Jacobowitch v. Bell & Howell

Annotate this Case

404 N.W.2d 270 (1987)

Joseph J. JACOBOWITCH, Relator, v. BELL & HOWELL and CNA Insurance Company, Respondents.

No. C1-86-1865.

Supreme Court of Minnesota.

April 24, 1987.

James E. Lindell, Minneapolis, for relator.

Mark A. Kleinschmidt, Minneapolis, for respondents.

Considered and decided by the court en banc without oral argument.


AMDAHL, Chief Justice.

The Workers' Compensation Court of Appeals (WCCA), by majority decision, affirmed the compensation judge's award of permanent partial disability compensation but reduced the compensation judge's disability rating of 75% to 30%. We affirm in part, reverse in part, and reinstate the decision and order of the compensation judge.

Joseph J. Jacobowitch (employee) began working for Bell & Howell (employer) as a sales representative in 1976. By 1981, employee had been promoted to assistant specialist, *271 had an 11-state territory, and was in charge of five sales managers. His employer thought highly of his performance in 1981. He was also happily married and involved in the extracurricular activities of his three children.

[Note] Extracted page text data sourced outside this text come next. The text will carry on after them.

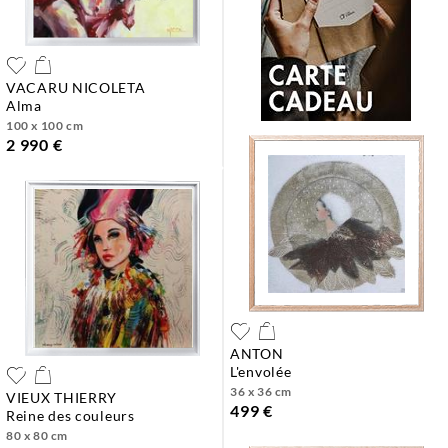
VACARU NICOLETA
alma
100 x 100 cm
2 990 €
ANTON
l'envolée
36 x 36 cm
VIEUX THIERRY
499 €
reine des couleurs
80 x 80 cm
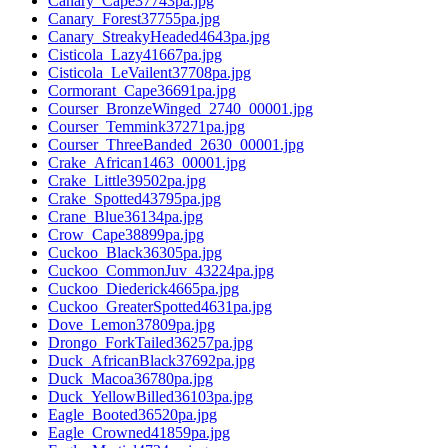
Canary_Cape37743pa.jpg
Canary_Forest37755pa.jpg
Canary_StreakyHeaded4643pa.jpg
Cisticola_Lazy41667pa.jpg
Cisticola_LeVailent37708pa.jpg
Cormorant_Cape36691pa.jpg
Courser_BronzeWinged_2740_00001.jpg
Courser_Temmink37271pa.jpg
Courser_ThreeBanded_2630_00001.jpg
Crake_African1463_00001.jpg
Crake_Little39502pa.jpg
Crake_Spotted43795pa.jpg
Crane_Blue36134pa.jpg
Crow_Cape38899pa.jpg
Cuckoo_Black36305pa.jpg
Cuckoo_CommonJuv_43224pa.jpg
Cuckoo_Diederick4665pa.jpg
Cuckoo_GreaterSpotted4631pa.jpg
Dove_Lemon37809pa.jpg
Drongo_ForkTailed36257pa.jpg
Duck_AfricanBlack37692pa.jpg
Duck_Macoa36780pa.jpg
Duck_YellowBilled36103pa.jpg
Eagle_Booted36520pa.jpg
Eagle_Crowned41859pa.jpg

On December 11, 1981, employee was involved in a work-related automobile accident which resulted in an injury to his head. He was taken to St. Mary's Hospital in Rochester where he was admitted overnight. X-rays were taken and he was discharged in the morning. He then saw his family physician who, after observing him for a week, referred him to Dr. Thomas McPartlin, a neurologist.

On January 14, 1982, employee saw Dr. McPartlin, complaining of, among other symptoms, continual headaches since December 11, 1981. Dr. McPartlin diagnosed employee's symptoms as those of a postconcussive syndrome and ordered electroencephalograms (EEGs). The EEGs showed certain abnormalities which could have been produced by trauma.

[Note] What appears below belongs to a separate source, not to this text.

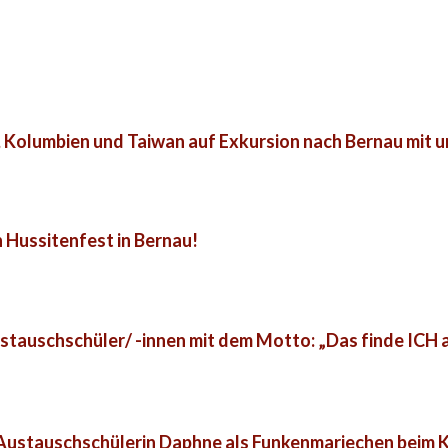
 Kolumbien und Taiwan auf Exkursion nach Bernau mit 
 Hussitenfest in Bernau!
tauschschüler/ -innen mit dem Motto: „Das finde ICH a
 Austauschschülerin Daphne als Funkenmariechen beim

Employee's headaches progressed into a chronic, frequent, and physically debilitating migraine-type headache which Dr. McPartlin diagnosed as post-traumatic vascular headaches. Vascular headaches are caused by dilation of arteries and are often precipitated by trauma although no one knows why. These headaches can be treated with medications which constrict the arteries. However, medications were discontinued in employee's case because they posed a risk of heart failure and he developed chest pain suggestive of angina.

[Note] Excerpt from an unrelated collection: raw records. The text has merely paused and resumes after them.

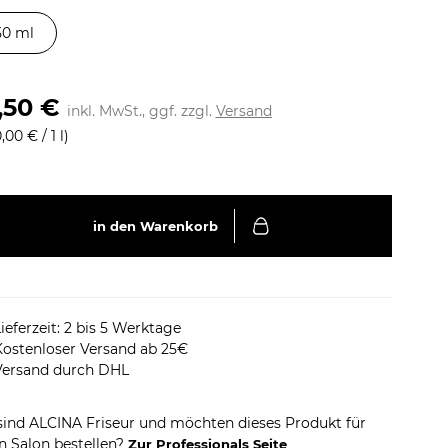
50 ml
,50 €
inkl. MwSt., ggf. zzgl.
Versand
,00 € / 1 l)
in den Warenkorb
ieferzeit: 2 bis 5 Werktage
Kostenloser Versand ab 25€
Versand durch DHL
sind ALCINA Friseur und möchten dieses Produkt für
n Salon bestellen?
Zur Professionals Seite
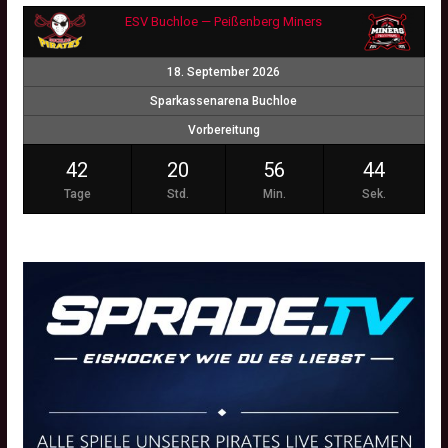
ESV Buchloe — Peißenberg Miners
18. September 2026
Sparkassenarena Buchloe
Vorbereitung
42
20
56
44
Tage
Std.
Min.
Sek.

Employee was also referred by the employer and its workers' compensation insurer to Dr. C. Camak Baker, a neurologist with a subspecialty in treatment of headaches. Dr. Baker was unsuccessful in treating employee's headaches and referred him to Dr. Loran Pilling who recommended employee enter his pain clinic. Employee entered the clinic and completed the 4-week in-patient program. He was involved with the clinic on an out-patient basis from December 21, 1982, until March 10, 1983. Dr. Pilling diagnosed depression.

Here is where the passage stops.